Emulator stopping during mnesia writes

Wed May 10 17:46:56 CEST 2000

>>>>> "sh" == Sean Hinde <Sean.Hinde@REDACTED> writes:

sh> Working under my commercial support agreement with the guys in
sh> Sweden we have established that as the emulator is single threaded
sh> with regard to disk operations, a disk operation which is slow
sh> will stop the emulator.

The output of "sar" or "iostat" would help confirm this.  If say a 1
minute snapshot of activity from "sar -d 5 12" shows that the
disk/volume that the Mnesia log is written to is busier than 70%
("%busy"), the average I/O queue length is above a handful
("avqueue"), and/or the average seek time is above 20 ms ("avseek"),
you've got a disk/volume that's too busy.  (I'm pulling those numbers
out of my memory ... I highly recommend Adrian Cockroft's book on
Solaris performance tuning book (2nd edition), if you don't already
have it.)

Over-busy disk spindles are the bane of Usenet News, email, and
database servers universally.  In my INN hacking days, I've seen
hopelessly overloaded INN servers (using "truss") take over a second
just to perform a single open("/var/spool/news/alt/whatever/989832",
O_CREAT|O_EXCL|O_WRONLY) system call.  Problems with too many files in
a single directory on an FFS-based file system (as Sun's UFS is) were
only exacerbated by having the disks in the file system (using the
Solstice volume manager) at over 95% busy on average.

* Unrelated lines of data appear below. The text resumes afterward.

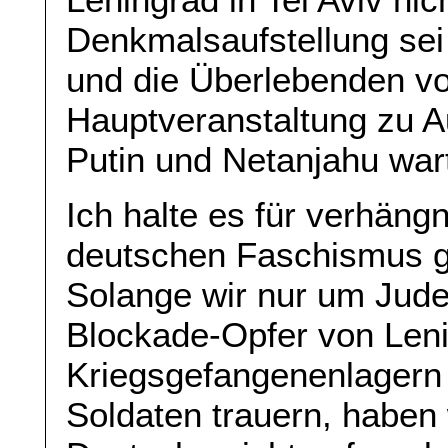
Denkmalsaufstellung sei
und die Überlebenden vo
Hauptveranstaltung zu Au
Putin und Netanjahu wa
Ich halte es für verhäng
deutschen Faschismus g
Solange wir nur um Jude
Blockade-Opfer von Leni
Kriegsgefangenenlagern
Soldaten trauern, haben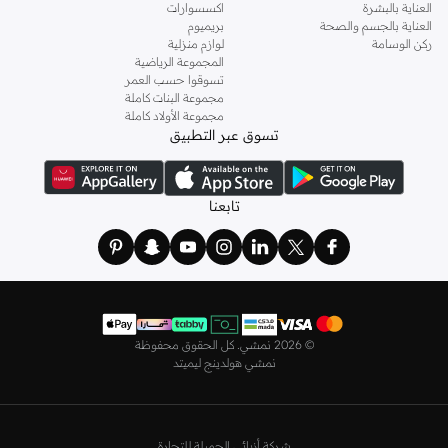
العناية بالبشرة
اكسسوارات
اختاري
فساتين
أنيقة بتصاميم عصرية تناسب ذوقك، بقصّات طويلة أو قصيرة،
العناية بالجسم والصحة
بريميوم
وباستايلات كاجوال أو رسمية. لدينا خيارات متعددة من علامات رائدة مثل
جولدن ابل
ركن الوسامة
لوازم منزلية
المجموعة الرياضية
و
ليتشي
و
نيشات لينين
و
فيمي9
وغيرهم.
تسوقوا حسب العمر
كما لدينا كل ما يتعلق ب
اللانجري
! اختاري من مجموعتنا قطعًا أنثوية مثل
الكورسيه
أو
مجموعة البنات كاملة
مجموعة الأولاد كاملة
أطقم من
لا سينزا
، أو اقتني العبوات الاقتصادية التي تحتوي على كافة القطع الأساسية.
تسوق عبر التطبيق
ولدينا أيضًا
ملابس نوم نسائية
مريحة، بما في ذلك قمصان النوم والبيجامات من علامات
مثل
نعومي
وغيرها.
استعدي لأجواء الصيف مع مجموعتنا من ملابس السباحة التي تضم كل ما تحتاجينه،
تابعنا
بداية من
بيكيني
القطعتين بجميع المقاسات وحتى المايوهات ذات القطعة الواحدة وكافة
مستلزمات الشاطئ أو المسبح.
تسوق أزياء رجالية بتصاميم راقية في السعودية
تألق بأفضل إطلالة مع مجموعة متكاملة من الملابس الرجالية. ستجد لدينا كل ما تحتاجه
من علامات رائدة مثل
تمبرلاند
و
لاكوست
و
غانت
و
جيوردانو
وغيرها، لتكون دائمًا في أبهى
©
2026 نمشي. كل الحقوق محفوظة
صورة سواء كنت متوجهاً إلى عملك أو تقضي عطلة نهاية الأسبوع برفقة أصدقائك
نمشي هولدينج ليميتد
وعائلتك.
ستجد لدينا في مجموعة التيشيرتات والقمصان كل ما تحتاجه مع مجموعة متنوعة من
التصاميم. جدّد إطلالتك وتسوق
قمصان بولو
بالألوان التي تفضلها، وكن متألقًا في عملك
شركة أزيائي الجميلة للتجارة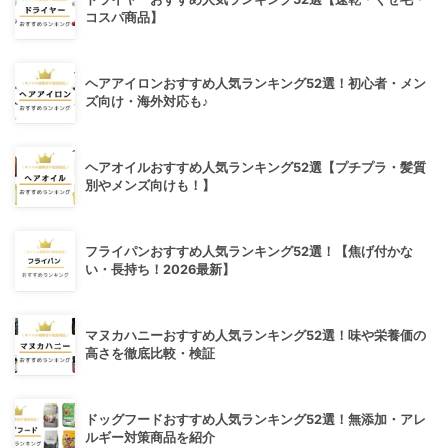
コスパ商品】
ヘアアイロンおすすめ人気ランキング52選！初心者・メン
ズ向け・海外対応も♪
ヘアオイルおすすめ人気ランキング52選【プチプラ・髪質
別やメンズ向けも！】
フライパンおすすめ人気ランキング52選！【焦げ付かな
い・長持ち！2026最新】
マヌカハニーおすすめ人気ランキング52選！味や栄養価の
高さを徹底比較・検証
ドッグフードおすすめ人気ランキング52選！無添加・アレ
ルギー対策商品を紹介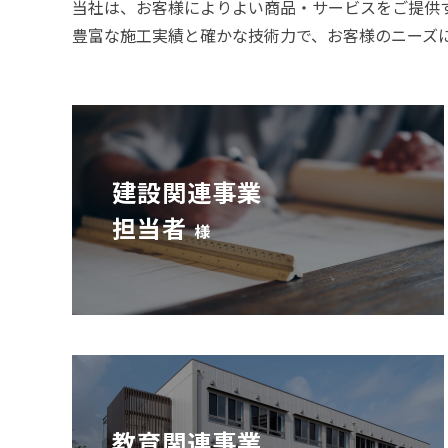
当社は、お客様によりよい商品・サービスをご提供
豊富な施工実績と確かな技術力で、お客様のニーズ
建設関連事業
担当者
様
教育関連事業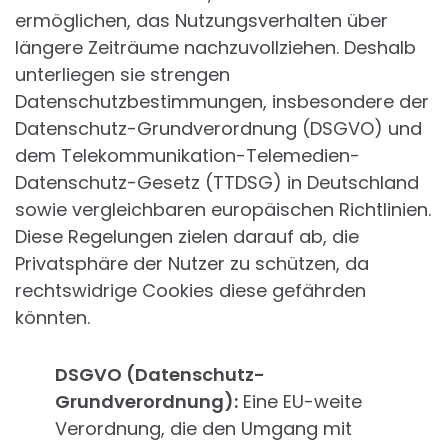
ermöglichen, das Nutzungsverhalten über
längere Zeiträume nachzuvollziehen. Deshalb
unterliegen sie strengen
Datenschutzbestimmungen, insbesondere der
Datenschutz-Grundverordnung (DSGVO) und
dem Telekommunikation-Telemedien-
Datenschutz-Gesetz (TTDSG) in Deutschland
sowie vergleichbaren europäischen Richtlinien.
Diese Regelungen zielen darauf ab, die
Privatsphäre der Nutzer zu schützen, da
rechtswidrige Cookies diese gefährden
könnten.
DSGVO (Datenschutz-
Grundverordnung):
Eine EU-weite
Verordnung, die den Umgang mit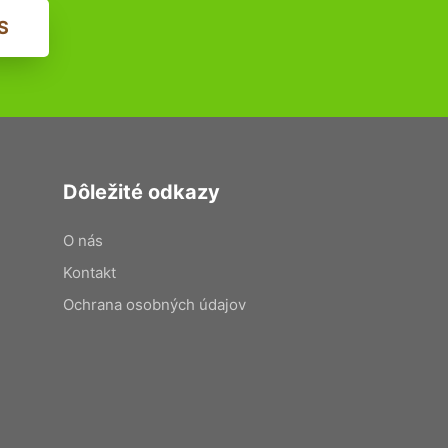
S
Dôležité odkazy
O nás
Kontakt
Ochrana osobných údajov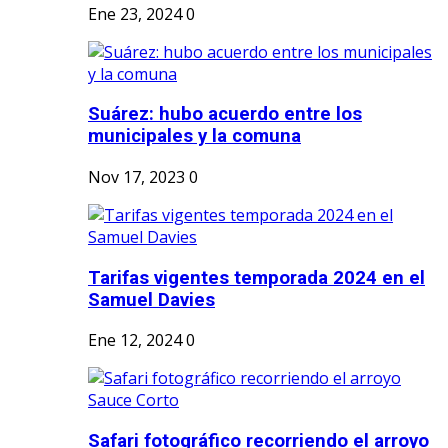
Ene 23, 2024
0
Suárez: hubo acuerdo entre los
municipales y la comuna
Nov 17, 2023
0
Tarifas vigentes temporada 2024 en el
Samuel Davies
Ene 12, 2024
0
Safari fotográfico recorriendo el arroyo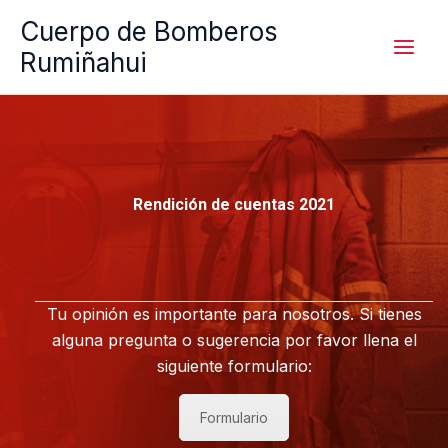
Ir
Cuerpo de Bomberos
al
Rumiñahui
contenido
Rendición de cuentas 2021
Tu opinión es importante para nosotros. Si tienes
alguna pregunta o sugerencia por favor llena el
siguiente formulario:
Formulario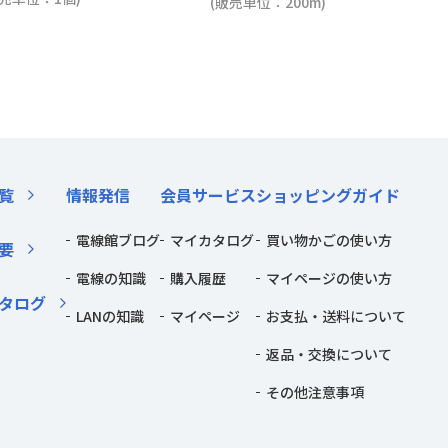
(販売単位：200m)
覧
情報発信
会員サービス
ショッピングガイド
電線館ブログ
マイカタログ
買い物かごの使い方
要
電線の知識
購入履歴
マイページの使い方
タログ
LANの知識
マイページ
お支払・送料について
返品・交換について
その他注意事項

If indeed the disk/disks storing the file system with the mnesia logs
is too busy, the solutions are few: software-based striping across
multiple disk drives, hardware-based striping across multiple disk
drives, solid state disk drives, or algorithmic changes to reduce I/O
workload.  The last may be more difficult to do than the former
three.  :-)

-Scott